L'Abruzzo perde colpi e imprese


Va tutto bene, madama la marchesa...


di Lilli Mandara
Categoria: Maperò
12/03/2019 alle ore 08:26



L’Abruzzo perde colpi. E perde imprese. Dal 2014 al 2018 sono state 2.366 le imprese che hanno chiuso i battenti, passando dalle 129.488 del 31.12.2013 alle 127.122 del 31.12.2018.

Nello stesso periodo, in termini percentuali, l’Abruzzo flette dell’1,83%, valori pari al triplo della decrescita media a livello nazionale (-0,68%). Lo studio è dell’economista Aldo Ronci.

A livello provinciale le variazioni sono state molto diverse tra loro. L’unica a segnare un incremento è Pescara (+636), subisce la flessione più pesante Chieti (-1.416), registrano decrementi più lievi L’Aquila (-744) e Teramo (-842). Le variazioni percentuali rispecchiano i valori assoluti.

Pescara (+2,06%) registra un incremento, Chieti (-3,45%) annota il decremento più importante, L’Aquila (-2,88%) e Teramo (-2,65%) segnano decrementi più lievi.

Dal 2014 al 2018 l’Abruzzo subisce forti decrementi nelle costruzioni (-2.091) e nell’agricoltura (-1.622); seguono il commercio (-727) e l’industria (-587), ottengono incrementi le attività ricettive (+472), i servizi alle imprese (+743) e gli altri servizi (+1.446).

A livello provinciale le attività economiche si distribuiscono in maniera disomogenea.

L’agricoltura flette vertiginosamente a Chieti (-919) e le costruzioni decrescono più intensamente a Teramo (-600) e all’Aquila (-580).
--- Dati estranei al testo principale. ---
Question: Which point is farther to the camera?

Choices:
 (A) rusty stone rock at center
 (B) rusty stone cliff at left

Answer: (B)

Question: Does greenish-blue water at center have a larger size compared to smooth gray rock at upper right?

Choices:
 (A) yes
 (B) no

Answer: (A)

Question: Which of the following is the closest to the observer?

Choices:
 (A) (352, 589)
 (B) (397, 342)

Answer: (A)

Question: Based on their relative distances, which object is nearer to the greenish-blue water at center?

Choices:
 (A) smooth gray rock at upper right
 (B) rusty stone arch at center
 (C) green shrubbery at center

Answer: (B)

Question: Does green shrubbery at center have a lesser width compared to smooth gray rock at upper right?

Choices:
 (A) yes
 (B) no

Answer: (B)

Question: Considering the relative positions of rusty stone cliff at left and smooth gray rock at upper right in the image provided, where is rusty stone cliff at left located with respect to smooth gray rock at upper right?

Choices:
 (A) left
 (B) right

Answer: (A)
Le attività ricettive (+196) e i servizi alle imprese (+240) crescono più fortemente a Pescara e, sempre a Pescara, gli altri servizi (+613) salgono vertiginosamente. Il commercio cresce in provincia di Pescara (+111) mentre flette nelle altre tre province.

L’unica attività economica che in Abruzzo ha una percentuale di imprese di gran lunga superiore a quella media nazionale è l’agricoltura che segna il 21%, a fronte del 14% italiano e registra uno spread di ben 7 punti percentuali.
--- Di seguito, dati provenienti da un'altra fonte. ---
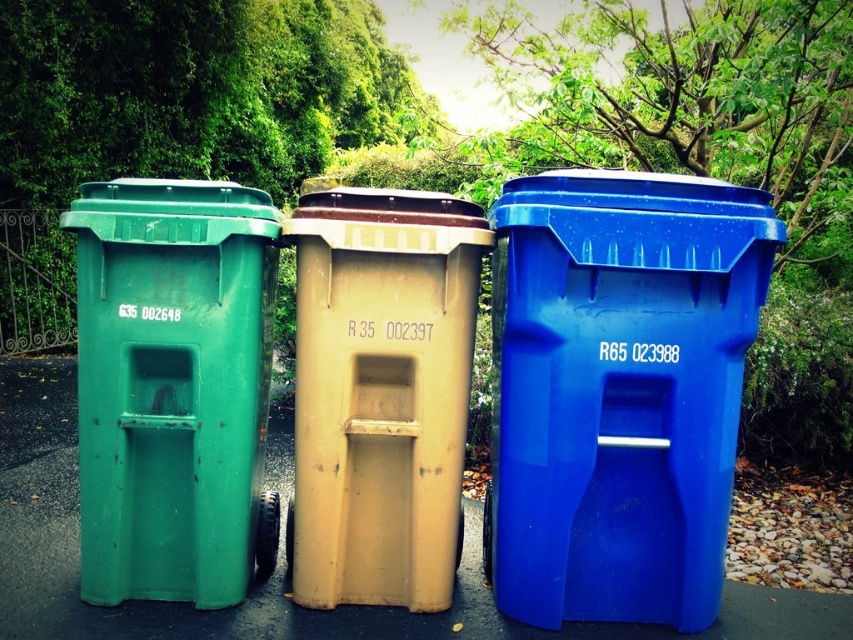 You are standing in front of the three recycling bins and want to place an object at the point closest to you. Which point should you choose between point (701, 584) and point (376, 392)?

Point (701, 584) is closer to the viewer than point (376, 392), so you should choose point (701, 584).

You are a waste collector who needs to empty the blue plastic bin at center and the green plastic bin at left. Which bin should you empty first if you want to follow the order from the closest to farthest from your current position?

The blue plastic bin at center is in front of the green plastic bin at left, so you should empty the blue plastic bin at center first as it is closer to you.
Le attività agricole sono concentrate soprattutto nella provincia di Chieti. Che si caratterizza per un’alta percentuale di imprese dedite all’agricoltura 32%, più che doppia rispetto a quella media nazionale (15%). La provincia di Pescara si contraddistingue per un’alta percentuale di imprese che esercitano attività commerciali 31% contro il 27% della media nazionale.

La provincia di Teramo, invece, presenta una quota di imprese più alta nei settori dell’industria 13% contro il 10% e dell’agricoltura 19% a fronte del 14%.

La provincia dell’Aquila, infine, si caratterizza per avere percentuali superiori a quelle medie nazionali nei settori delle costruzioni 18% contro il 14% e delle attività ricettive 10% a fronte del8%.

Come mai questo nettissimo flop? Ronci lo spiega così:

“La perdita di 2366 imprese in Abruzzo dal 2014 al 2018 che in valori percentuali è stata il triplo di quella italiana è da ascrivere in larga misura all’artigianato e determinata dall’andamento di tre attività economiche: le costruzioni che, in valori percentuali, flettono in misura doppia rispetto al valore medio nazionale; le attività ricettive che, in valori percentuali, crescono la metà di quello italiano; l’agricoltura che nella sola provincia di Chieti decresce di ben 919 unità, decrescita molto alta dovuta sia al numero elevato di imprese agricole (32% del totale) che alla flessione percentuale che supera del 50% quella nazionale”

La flessione sarebbe stata comunque molto più pesante se la provincia di Pescara non avesse registrato un incremento di 636 unità influenzata: dalle costruzioni che, in valori percentuali, decrescono di 1/20 rispetto a quello nazionale; dal commercio che, in controtendenza sia al dato nazionale che a quello delle altre tre province, riesce a crescere; dagli altri servizi che, in valori percentuali, crescono il doppio rispetto al valore nazionale.

ps: toccherà ora alla nuova giunta cercare di metterci rimedio.